Repeat the stretch of entries below from the line with "Sex Pistols" through the line with "Se souvenir de moi". Include both ends and add nothing.

►

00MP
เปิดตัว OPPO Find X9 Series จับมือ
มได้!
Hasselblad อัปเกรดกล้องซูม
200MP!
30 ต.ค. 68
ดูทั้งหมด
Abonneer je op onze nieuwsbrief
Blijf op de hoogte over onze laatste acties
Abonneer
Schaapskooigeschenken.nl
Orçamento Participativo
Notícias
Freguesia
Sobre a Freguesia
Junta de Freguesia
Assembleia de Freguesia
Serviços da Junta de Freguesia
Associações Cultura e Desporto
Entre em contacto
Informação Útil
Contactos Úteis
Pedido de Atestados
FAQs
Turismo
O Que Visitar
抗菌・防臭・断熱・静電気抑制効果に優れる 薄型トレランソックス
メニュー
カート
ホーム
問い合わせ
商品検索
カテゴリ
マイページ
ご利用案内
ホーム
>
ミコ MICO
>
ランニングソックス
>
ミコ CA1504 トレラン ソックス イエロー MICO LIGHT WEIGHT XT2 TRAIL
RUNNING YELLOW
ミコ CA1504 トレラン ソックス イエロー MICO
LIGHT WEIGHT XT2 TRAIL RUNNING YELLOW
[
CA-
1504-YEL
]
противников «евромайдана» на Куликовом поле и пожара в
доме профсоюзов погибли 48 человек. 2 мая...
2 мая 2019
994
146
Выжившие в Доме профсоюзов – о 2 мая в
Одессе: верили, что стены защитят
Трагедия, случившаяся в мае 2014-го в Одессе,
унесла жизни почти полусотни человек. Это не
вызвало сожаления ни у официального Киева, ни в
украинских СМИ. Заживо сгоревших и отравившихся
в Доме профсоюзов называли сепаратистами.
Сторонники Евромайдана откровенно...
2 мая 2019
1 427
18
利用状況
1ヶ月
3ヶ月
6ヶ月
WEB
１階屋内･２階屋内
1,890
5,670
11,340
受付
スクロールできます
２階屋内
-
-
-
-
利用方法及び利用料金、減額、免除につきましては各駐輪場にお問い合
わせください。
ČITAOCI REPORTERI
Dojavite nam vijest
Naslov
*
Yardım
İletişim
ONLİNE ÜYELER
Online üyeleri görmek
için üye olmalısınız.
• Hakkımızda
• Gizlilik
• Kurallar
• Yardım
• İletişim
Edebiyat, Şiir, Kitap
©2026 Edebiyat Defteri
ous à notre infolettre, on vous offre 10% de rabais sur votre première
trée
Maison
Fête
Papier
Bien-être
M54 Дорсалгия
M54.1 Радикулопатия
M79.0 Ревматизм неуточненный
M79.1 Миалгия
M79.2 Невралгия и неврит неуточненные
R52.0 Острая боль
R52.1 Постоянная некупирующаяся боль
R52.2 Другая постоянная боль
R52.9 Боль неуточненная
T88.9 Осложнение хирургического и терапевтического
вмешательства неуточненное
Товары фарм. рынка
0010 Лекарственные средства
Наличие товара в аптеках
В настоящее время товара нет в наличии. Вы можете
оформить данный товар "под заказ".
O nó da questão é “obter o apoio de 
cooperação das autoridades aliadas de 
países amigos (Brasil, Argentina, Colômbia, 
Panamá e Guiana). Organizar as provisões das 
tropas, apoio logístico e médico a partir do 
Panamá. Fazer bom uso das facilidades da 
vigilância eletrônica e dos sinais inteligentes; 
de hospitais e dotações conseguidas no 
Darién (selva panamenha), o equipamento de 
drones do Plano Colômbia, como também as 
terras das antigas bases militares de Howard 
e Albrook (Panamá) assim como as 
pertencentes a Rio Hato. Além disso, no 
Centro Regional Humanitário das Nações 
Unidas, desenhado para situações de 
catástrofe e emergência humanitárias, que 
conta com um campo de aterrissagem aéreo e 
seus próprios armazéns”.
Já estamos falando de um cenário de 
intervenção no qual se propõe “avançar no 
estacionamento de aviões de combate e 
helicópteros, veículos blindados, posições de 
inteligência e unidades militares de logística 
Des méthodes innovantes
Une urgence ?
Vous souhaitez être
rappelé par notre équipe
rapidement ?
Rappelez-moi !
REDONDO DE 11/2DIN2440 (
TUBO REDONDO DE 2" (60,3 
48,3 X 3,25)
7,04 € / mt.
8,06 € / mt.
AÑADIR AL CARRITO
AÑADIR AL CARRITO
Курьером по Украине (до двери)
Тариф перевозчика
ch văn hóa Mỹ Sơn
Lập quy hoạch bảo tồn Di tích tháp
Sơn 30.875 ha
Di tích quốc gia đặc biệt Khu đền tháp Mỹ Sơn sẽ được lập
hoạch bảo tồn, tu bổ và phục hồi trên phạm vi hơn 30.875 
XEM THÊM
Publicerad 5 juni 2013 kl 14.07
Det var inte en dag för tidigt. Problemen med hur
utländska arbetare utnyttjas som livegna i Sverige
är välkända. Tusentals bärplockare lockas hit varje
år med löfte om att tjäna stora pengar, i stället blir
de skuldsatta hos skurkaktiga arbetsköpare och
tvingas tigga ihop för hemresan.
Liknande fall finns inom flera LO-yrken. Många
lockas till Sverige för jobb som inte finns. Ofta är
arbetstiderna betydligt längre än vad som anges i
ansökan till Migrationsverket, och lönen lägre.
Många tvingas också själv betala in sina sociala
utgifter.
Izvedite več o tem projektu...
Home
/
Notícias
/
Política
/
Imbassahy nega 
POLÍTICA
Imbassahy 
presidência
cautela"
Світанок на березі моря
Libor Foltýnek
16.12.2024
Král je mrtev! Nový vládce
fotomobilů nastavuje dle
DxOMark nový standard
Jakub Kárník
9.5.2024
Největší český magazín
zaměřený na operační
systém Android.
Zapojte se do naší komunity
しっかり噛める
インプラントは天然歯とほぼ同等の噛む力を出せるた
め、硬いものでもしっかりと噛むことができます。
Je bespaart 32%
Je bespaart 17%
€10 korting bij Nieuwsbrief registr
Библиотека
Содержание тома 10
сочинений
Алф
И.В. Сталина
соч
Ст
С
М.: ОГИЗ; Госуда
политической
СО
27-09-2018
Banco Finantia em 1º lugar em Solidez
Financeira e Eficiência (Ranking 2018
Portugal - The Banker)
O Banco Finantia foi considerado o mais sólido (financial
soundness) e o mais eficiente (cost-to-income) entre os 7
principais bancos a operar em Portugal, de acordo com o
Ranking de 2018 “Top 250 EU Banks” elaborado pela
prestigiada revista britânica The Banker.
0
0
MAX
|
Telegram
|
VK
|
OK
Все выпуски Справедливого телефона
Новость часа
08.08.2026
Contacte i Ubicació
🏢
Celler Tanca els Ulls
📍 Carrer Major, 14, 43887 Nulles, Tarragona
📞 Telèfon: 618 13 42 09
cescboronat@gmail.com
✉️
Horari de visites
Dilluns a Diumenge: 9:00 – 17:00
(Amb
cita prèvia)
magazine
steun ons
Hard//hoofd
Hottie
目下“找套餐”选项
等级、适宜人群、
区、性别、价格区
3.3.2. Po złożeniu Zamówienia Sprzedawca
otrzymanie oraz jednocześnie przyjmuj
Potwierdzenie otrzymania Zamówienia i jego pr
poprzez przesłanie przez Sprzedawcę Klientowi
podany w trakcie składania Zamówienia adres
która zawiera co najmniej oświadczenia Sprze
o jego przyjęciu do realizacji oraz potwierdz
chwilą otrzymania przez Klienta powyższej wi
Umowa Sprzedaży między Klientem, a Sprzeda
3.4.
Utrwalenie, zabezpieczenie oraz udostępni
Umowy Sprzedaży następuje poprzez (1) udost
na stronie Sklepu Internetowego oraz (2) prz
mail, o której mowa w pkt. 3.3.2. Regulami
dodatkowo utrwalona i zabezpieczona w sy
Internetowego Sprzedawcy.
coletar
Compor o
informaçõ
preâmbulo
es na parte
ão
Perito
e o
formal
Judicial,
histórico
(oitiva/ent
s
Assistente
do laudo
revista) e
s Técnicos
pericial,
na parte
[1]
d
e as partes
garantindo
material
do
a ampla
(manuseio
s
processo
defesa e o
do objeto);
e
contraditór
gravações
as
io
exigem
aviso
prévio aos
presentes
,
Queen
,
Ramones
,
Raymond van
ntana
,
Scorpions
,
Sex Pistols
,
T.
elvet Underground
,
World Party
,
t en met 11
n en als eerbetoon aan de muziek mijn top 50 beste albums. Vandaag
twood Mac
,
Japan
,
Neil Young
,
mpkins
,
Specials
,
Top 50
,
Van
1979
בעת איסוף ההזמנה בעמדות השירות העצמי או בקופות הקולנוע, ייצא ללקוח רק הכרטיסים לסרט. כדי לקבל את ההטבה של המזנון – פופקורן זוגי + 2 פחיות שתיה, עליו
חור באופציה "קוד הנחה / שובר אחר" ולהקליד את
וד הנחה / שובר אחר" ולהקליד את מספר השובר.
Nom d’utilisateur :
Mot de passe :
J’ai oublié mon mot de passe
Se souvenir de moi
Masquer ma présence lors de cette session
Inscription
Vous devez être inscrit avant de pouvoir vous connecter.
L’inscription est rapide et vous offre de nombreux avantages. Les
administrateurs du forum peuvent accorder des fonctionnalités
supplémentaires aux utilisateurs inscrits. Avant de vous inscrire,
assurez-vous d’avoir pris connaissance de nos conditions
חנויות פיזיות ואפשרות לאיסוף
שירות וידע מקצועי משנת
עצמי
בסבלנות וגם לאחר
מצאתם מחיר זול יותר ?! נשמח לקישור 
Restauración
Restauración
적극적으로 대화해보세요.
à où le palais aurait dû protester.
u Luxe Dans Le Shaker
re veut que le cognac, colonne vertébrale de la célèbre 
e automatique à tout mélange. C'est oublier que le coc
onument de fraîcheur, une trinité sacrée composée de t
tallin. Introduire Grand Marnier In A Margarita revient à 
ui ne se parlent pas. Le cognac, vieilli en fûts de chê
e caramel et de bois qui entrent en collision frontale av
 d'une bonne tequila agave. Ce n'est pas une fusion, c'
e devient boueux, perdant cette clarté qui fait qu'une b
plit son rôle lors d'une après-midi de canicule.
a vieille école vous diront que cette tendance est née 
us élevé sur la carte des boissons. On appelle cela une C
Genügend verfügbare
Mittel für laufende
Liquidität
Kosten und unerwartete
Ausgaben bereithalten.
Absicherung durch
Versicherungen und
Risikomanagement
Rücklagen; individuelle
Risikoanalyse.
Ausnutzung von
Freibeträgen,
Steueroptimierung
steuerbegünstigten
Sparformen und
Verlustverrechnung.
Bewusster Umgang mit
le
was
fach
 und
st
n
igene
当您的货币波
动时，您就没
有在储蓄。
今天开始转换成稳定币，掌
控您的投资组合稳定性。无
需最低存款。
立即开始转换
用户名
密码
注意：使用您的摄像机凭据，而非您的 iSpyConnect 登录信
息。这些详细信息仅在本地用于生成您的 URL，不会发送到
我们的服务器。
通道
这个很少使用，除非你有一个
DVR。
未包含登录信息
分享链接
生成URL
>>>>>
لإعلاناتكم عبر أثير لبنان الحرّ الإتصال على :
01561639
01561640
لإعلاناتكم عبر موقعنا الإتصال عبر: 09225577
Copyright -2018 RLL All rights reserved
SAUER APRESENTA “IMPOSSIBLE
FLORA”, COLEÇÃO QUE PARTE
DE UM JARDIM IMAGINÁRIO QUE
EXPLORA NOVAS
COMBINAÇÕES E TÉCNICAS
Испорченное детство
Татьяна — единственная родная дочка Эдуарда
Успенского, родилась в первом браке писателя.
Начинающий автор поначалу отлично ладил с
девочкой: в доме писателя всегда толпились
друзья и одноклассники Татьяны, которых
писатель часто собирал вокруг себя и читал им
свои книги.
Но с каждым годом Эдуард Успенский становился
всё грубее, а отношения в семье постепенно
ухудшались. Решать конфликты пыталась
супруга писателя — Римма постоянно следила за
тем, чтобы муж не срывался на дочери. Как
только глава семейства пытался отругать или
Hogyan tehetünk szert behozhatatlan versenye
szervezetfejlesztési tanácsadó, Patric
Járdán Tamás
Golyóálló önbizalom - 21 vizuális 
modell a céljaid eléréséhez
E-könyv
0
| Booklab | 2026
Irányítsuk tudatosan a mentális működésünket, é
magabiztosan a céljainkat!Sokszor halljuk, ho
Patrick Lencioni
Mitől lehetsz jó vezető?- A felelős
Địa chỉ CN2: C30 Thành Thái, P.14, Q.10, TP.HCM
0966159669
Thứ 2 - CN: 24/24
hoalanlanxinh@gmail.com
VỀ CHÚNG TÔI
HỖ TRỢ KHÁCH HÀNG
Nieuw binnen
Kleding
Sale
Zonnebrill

◄

▶ **Written response**:
Sex Pistols
,
T.
elvet Underground
,
World Party
,
t en met 11
n en als eerbetoon aan de muziek mijn top 50 beste albums. Vandaag
twood Mac
,
Japan
,
Neil Young
,
mpkins
,
Specials
,
Top 50
,
Van
1979
בעת איסוף ההזמנה בעמדות השירות העצמי או בקופות הקולנוע, ייצא ללקוח רק הכרטיסים לסרט. כדי לקבל את ההטבה של המזנון – פופקורן זוגי + 2 פחיות שתיה, עליו
חור באופציה "קוד הנחה / שובר אחר" ולהקליד את
וד הנחה / שובר אחר" ולהקליד את מספר השובר.
Nom d’utilisateur :
Mot de passe :
J’ai oublié mon mot de passe
Se souvenir de moi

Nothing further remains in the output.